4.5.0.9 was released March, 2019. It also isn’t the latest hotfix for that lineage. I see one fabric crash fix documented later for that lineage. I’d suggest upgrading to at least the latest 4.9 since it was a “jump version” so it received hotfixes for an extended duration. Be sure to read through the special upgrades document linked from the release notes.

  • [AER-6197] - (FABRIC) Incorrect handling of unsupported message types can cause a crash.

are you referring to this fix in 4.5.0.24? if yes, I can give it a try since I assume there will be no breaking change because it’s a sub-version release. can you pls confirm?

we were planning to upgrade to the latest 4.9 version but I am a little skeptical that it can break something in production so holding it for a while.

Another thing that we noticed was that old nodes have MTU 1500 and new nodes have 9000 MTU. do you think it can be the problem?

Yes, though your problem doesn’t really match this issue. It is very rare that there are regressions in hotfix releases, we use the last digit to indicate such a release. In the few occasions a regression occurred in a hotfix, it was quickly caught and a subsequent release made to address it. I suggest that you at least go to the latest for this lineage. If the problem still occurs, your best option would be the latest version of 4.9 - I assume production is broken already, or is this a test cluster?

I’m not aware of issues with larger mtus, running with jumbo frames is somewhat common with on prem deployments. The mixture of jumbo and standard frame sizes within the same cluster is likely an untested environment configuration.

Regarding migration time, this is much faster with Enterprise versions due to delta migrations.

Thanks. I will first try 4.5.0.24 which is the latest in 4.5.0 series and then 4.9.0.37 latest.

I assume production is broken already, or is this a test cluster?

it becomes unstable frequently (sometimes multiple times a day and sometimes after a few days). because we are getting this issue only in new nodes (1-2) and not in old nodes (remaining 5-6) and we have replicas so it is still in workable condition (thanks to aerospike :slight_smile: ). Although a lot of operational overhead.

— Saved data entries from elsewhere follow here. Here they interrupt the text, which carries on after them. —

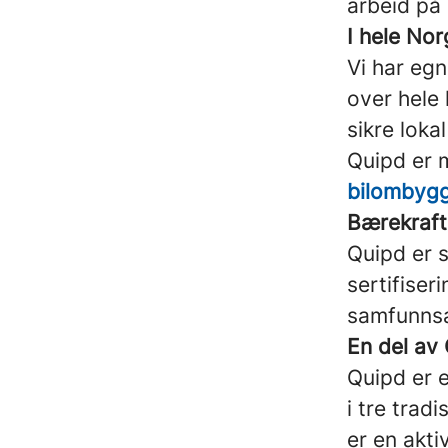
arbeid på
I hele Nor
Vi har egn
over hele l
sikre loka
Quipd er
bilombyg
Bærekraft
Quipd er s
sertifiser
samfunnsa
En del av
Quipd er 
i tre trad
er en akti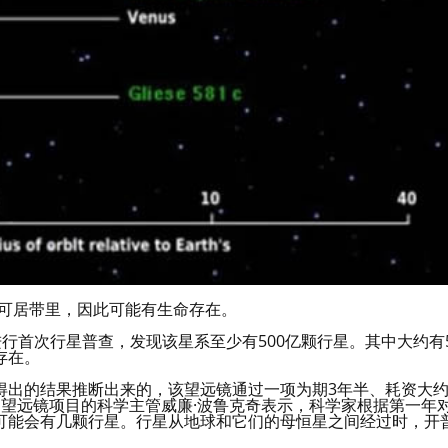
于可居带里，因此可能有生命存在。
行首次行星普查，发现该星系至少有500亿颗行星。其中大约有
存在。
得出的结果推断出来的，该望远镜通过一项为期3年半、耗资大
望远镜项目的科学主管威廉·波鲁克奇表示，科学家根据第一年
可能会有几颗行星。行星从地球和它们的母恒星之间经过时，开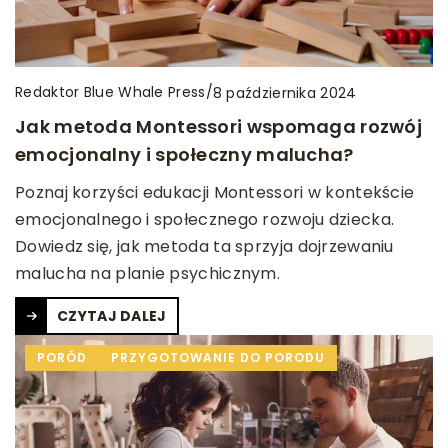
Redaktor Blue Whale Press
/
8 października 2024
Jak metoda Montessori wspomaga rozwój
emocjonalny i społeczny malucha?
Poznaj korzyści edukacji Montessori w kontekście
emocjonalnego i społecznego rozwoju dziecka.
Dowiedz się, jak metoda ta sprzyja dojrzewaniu
malucha na planie psychicznym.
CZYTAJ DALEJ
PORÓD
PRZYGOTOWANIE DO PORODU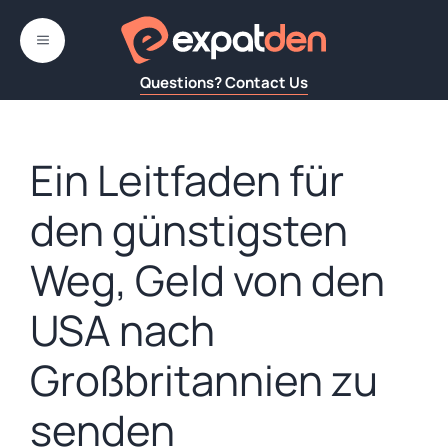
Zum
Inhalt
MENÜ
springen
Questions? Contact Us
Ein Leitfaden für
den günstigsten
Weg, Geld von den
USA nach
Großbritannien zu
senden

The mixture of jumbo and standard frame sizes within the same cluster is likely an untested environment configuration.

Interesting! I will change the MTU and will observe and will update if it fixes the issue.

It seems the issue was different MTU across different nodes. We updated MTU on all nodes and didn’t see any issue after that.